4,000 Zimbabweans in South African prisons

via 4,000 Zimbabweans in South African prisons – New Zimbabwe 22/04/2015

AT LEAST 4,000 Zimbabweans are locked up in South African jails, the country’s leader Jacob Zuma said Wednesday.

Zuma revealed this while addressing journalists following a meeting held as part of efforts to find solution to the attacks on foreigners, in Durban and Johannesburg that have resulted in the death of seven people and rendering some 7000 people homeless.

“There are criminal elements even among our citizens and we need a holistic approach to all these problems that were left by apartheid really.

“There also foreigners involved in drugs and other activities but these also includes our own citizens. For example we have more than 4000 Zimbabweans in South African Correctional facilities for various crimes,” said Zuma.

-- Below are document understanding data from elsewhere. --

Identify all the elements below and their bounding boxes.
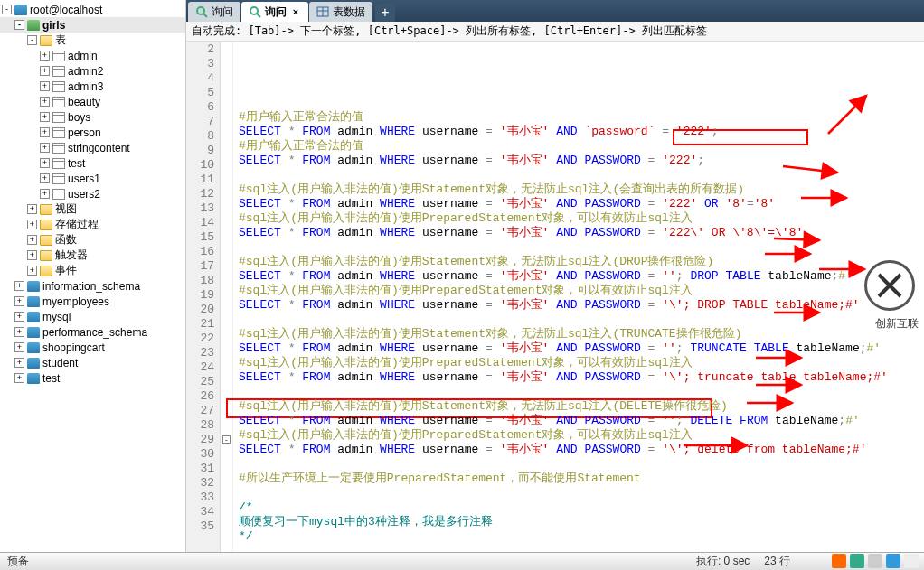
tree-folder-events[interactable]: +事件: [0, 263, 185, 278]
code-line-23[interactable]: SELECT * FROM admin WHERE username = '韦小…: [239, 414, 924, 428]
tree-db-performance_schema[interactable]: +performance_schema: [0, 324, 185, 340]
tray-icon-1[interactable]: [832, 554, 846, 568]
tree-table-beauty[interactable]: +beauty: [0, 94, 185, 109]
table-icon: [52, 173, 65, 184]
svg-point-2: [250, 7, 258, 14]
code-line-22[interactable]: #sql注入(用户输入非法的值)使用Statement对象，无法防止sql注入(…: [239, 399, 924, 414]
expand-icon[interactable]: +: [40, 143, 50, 153]
code-line-6[interactable]: [239, 168, 924, 182]
close-icon[interactable]: ×: [290, 6, 301, 17]
tree-db-information_schema[interactable]: +information_schema: [0, 278, 185, 294]
tree-folder-procs[interactable]: +存储过程: [0, 217, 185, 232]
tree-table-admin3[interactable]: +admin3: [0, 79, 185, 94]
expand-icon[interactable]: +: [27, 266, 37, 276]
code-line-2[interactable]: #用户输入正常合法的值: [239, 110, 924, 125]
code-line-8[interactable]: SELECT * FROM admin WHERE username = '韦小…: [239, 197, 924, 211]
tray-icon-4[interactable]: [886, 554, 900, 568]
code-line-31[interactable]: */: [239, 529, 924, 544]
code-line-21[interactable]: [239, 385, 924, 399]
collapse-icon[interactable]: -: [27, 35, 37, 45]
tray-icon-2[interactable]: [850, 554, 864, 568]
tree-db-myemployees[interactable]: +myemployees: [0, 294, 185, 309]
tree-folder-triggers[interactable]: +触发器: [0, 248, 185, 263]
code-line-29[interactable]: /*: [239, 500, 924, 515]
object-browser[interactable]: - root@localhost - girls - 表 +admin+admi…: [0, 0, 186, 552]
code-line-20[interactable]: SELECT * FROM admin WHERE username = '韦小…: [239, 370, 924, 385]
add-tab-button[interactable]: +: [375, 4, 395, 22]
code-line-26[interactable]: [239, 457, 924, 472]
expand-icon[interactable]: +: [14, 373, 24, 383]
tree-table-test[interactable]: +test: [0, 155, 185, 171]
tree-db-shoppingcart[interactable]: +shoppingcart: [0, 340, 185, 355]
expand-icon[interactable]: +: [40, 127, 50, 137]
collapse-icon[interactable]: -: [2, 5, 12, 14]
tree-db-girls[interactable]: - girls: [0, 17, 185, 33]
server-icon: [14, 5, 27, 15]
tab-tabledata[interactable]: 表数据: [309, 2, 372, 22]
code-body[interactable]: #用户输入正常合法的值SELECT * FROM admin WHERE use…: [233, 42, 924, 552]
expand-icon[interactable]: +: [27, 220, 37, 229]
tree-db-test[interactable]: +test: [0, 370, 185, 386]
code-line-15[interactable]: SELECT * FROM admin WHERE username = '韦小…: [239, 298, 924, 313]
expand-icon[interactable]: +: [27, 204, 37, 214]
expand-icon[interactable]: +: [14, 327, 24, 337]
code-line-32[interactable]: [239, 544, 924, 552]
tray-icon-3[interactable]: [868, 554, 882, 568]
tree-table-admin2[interactable]: +admin2: [0, 63, 185, 79]
code-line-3[interactable]: SELECT * FROM admin WHERE username = '韦小…: [239, 125, 924, 139]
code-line-24[interactable]: #sql注入(用户输入非法的值)使用PreparedStatement对象，可以…: [239, 428, 924, 443]
collapse-icon[interactable]: -: [14, 20, 24, 30]
expand-icon[interactable]: +: [40, 97, 50, 107]
tree-db-student[interactable]: +student: [0, 355, 185, 370]
expand-icon[interactable]: +: [14, 281, 24, 291]
database-icon: [27, 20, 40, 31]
tree-folder-funcs[interactable]: +函数: [0, 232, 185, 248]
expand-icon[interactable]: +: [14, 358, 24, 368]
tree-table-stringcontent[interactable]: +stringcontent: [0, 140, 185, 155]
tree-table-admin[interactable]: +admin: [0, 48, 185, 63]
code-line-13[interactable]: SELECT * FROM admin WHERE username = '韦小…: [239, 269, 924, 284]
code-line-11[interactable]: [239, 240, 924, 255]
code-line-7[interactable]: #sql注入(用户输入非法的值)使用Statement对象，无法防止sql注入(…: [239, 182, 924, 197]
root-label: root@localhost: [30, 4, 102, 16]
tree-root[interactable]: - root@localhost: [0, 2, 185, 17]
code-line-19[interactable]: #sql注入(用户输入非法的值)使用PreparedStatement对象，可以…: [239, 356, 924, 370]
expand-icon[interactable]: +: [40, 51, 50, 61]
expand-icon[interactable]: +: [40, 158, 50, 168]
expand-icon[interactable]: +: [14, 342, 24, 352]
tray-icon-5[interactable]: [904, 554, 919, 568]
code-line-16[interactable]: [239, 313, 924, 327]
code-line-30[interactable]: 顺便复习一下mysql中的3种注释，我是多行注释: [239, 515, 924, 529]
code-line-27[interactable]: #所以生产环境上一定要使用PreparedStatement，而不能使用Stat…: [239, 472, 924, 486]
tree-table-users1[interactable]: +users1: [0, 171, 185, 186]
code-line-12[interactable]: #sql注入(用户输入非法的值)使用Statement对象，无法防止sql注入(…: [239, 255, 924, 269]
tree-folder-tables[interactable]: - 表: [0, 33, 185, 48]
tab-query-2[interactable]: 询问 ×: [241, 2, 308, 22]
expand-icon[interactable]: +: [40, 189, 50, 199]
tab-query-1[interactable]: 询问: [188, 2, 240, 22]
code-line-5[interactable]: SELECT * FROM admin WHERE username = '韦小…: [239, 154, 924, 168]
code-line-4[interactable]: #用户输入正常合法的值: [239, 139, 924, 154]
code-editor[interactable]: 2345678910111213141516171819202122232425…: [186, 42, 924, 552]
expand-icon[interactable]: +: [40, 112, 50, 122]
tree-folder-views[interactable]: +视图: [0, 201, 185, 217]
expand-icon[interactable]: +: [27, 235, 37, 245]
tree-db-mysql[interactable]: +mysql: [0, 309, 185, 324]
table-icon: [316, 5, 329, 18]
tree-table-person[interactable]: +person: [0, 125, 185, 140]
code-line-25[interactable]: SELECT * FROM admin WHERE username = '韦小…: [239, 443, 924, 457]
code-line-17[interactable]: #sql注入(用户输入非法的值)使用Statement对象，无法防止sql注入(…: [239, 327, 924, 341]
code-line-18[interactable]: SELECT * FROM admin WHERE username = '韦小…: [239, 341, 924, 356]
expand-icon[interactable]: +: [14, 312, 24, 322]
expand-icon[interactable]: +: [40, 66, 50, 76]
expand-icon[interactable]: +: [14, 296, 24, 306]
code-line-28[interactable]: [239, 486, 924, 500]
expand-icon[interactable]: +: [40, 173, 50, 183]
tree-table-boys[interactable]: +boys: [0, 109, 185, 125]
tree-table-users2[interactable]: +users2: [0, 186, 185, 201]
code-line-10[interactable]: SELECT * FROM admin WHERE username = '韦小…: [239, 226, 924, 240]
expand-icon[interactable]: +: [27, 250, 37, 260]
code-line-14[interactable]: #sql注入(用户输入非法的值)使用PreparedStatement对象，可以…: [239, 284, 924, 298]
code-line-9[interactable]: #sql注入(用户输入非法的值)使用PreparedStatement对象，可以…: [239, 211, 924, 226]
expand-icon[interactable]: +: [40, 81, 50, 91]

The number constitutes about 40% of Zimbabwe’s prison population and backs up President Robert Mugabe’s claims that “our citizens have upset South Africa’s social systems” during a state visit to that country early this month.

Reports indicate that around three million Zimbabweans are in South Africa after fleeing the economic and political upheavals over the past decade and half blamed on Mugabe’s “scorched earth policies and mismanagement”.

Following the meeting with business, church leaders as well as the leadership of the power taxi association in South Africa, Zuma said he was confident measures being undertaken would resolve the violence.

“We are confident that today (Wednesday) as we met with the sectors, we have taken one important decision that the talks must not just be talks but one which must be implemented.”

“We have agreed to establish a task team that is going to put together those proposals and suggestions that will be implemented by all of us,” Zuma said.

The meeting convened by Zuma to discuss the country’s migration policy was also attended by several top government officials.

Zuma said his government would take decisive steps to address “underlying” problems behind the attacks and ensure foreigners were not targeted

“If we don’t deal with the underlying issues, it will come back.”

“We have taken a decision that we don’t want to see it again and therefore we are going to be working together with that determination.”

Zuma gave few details of government plans, but said the violence was driven by “criminal elements” as well as friction between foreigners and locals.

Many South Africans believe poverty and a severe jobs shortage is one driving factor behind mobs in Johannesburg and in the port city of Durban targeting migrants from Zimbabwe, Malawi, Mozambique and other African countries.

The spate of attacks has revived memories of xenophobic bloodshed in 2008, when 62 people were killed, tarnishing South Africa’s post-apartheid image as a “rainbow nation” of different groups living in harmony.

The South African army was deployed to restore order in the 2008 unrest, and was also used against violent strikers in 2012.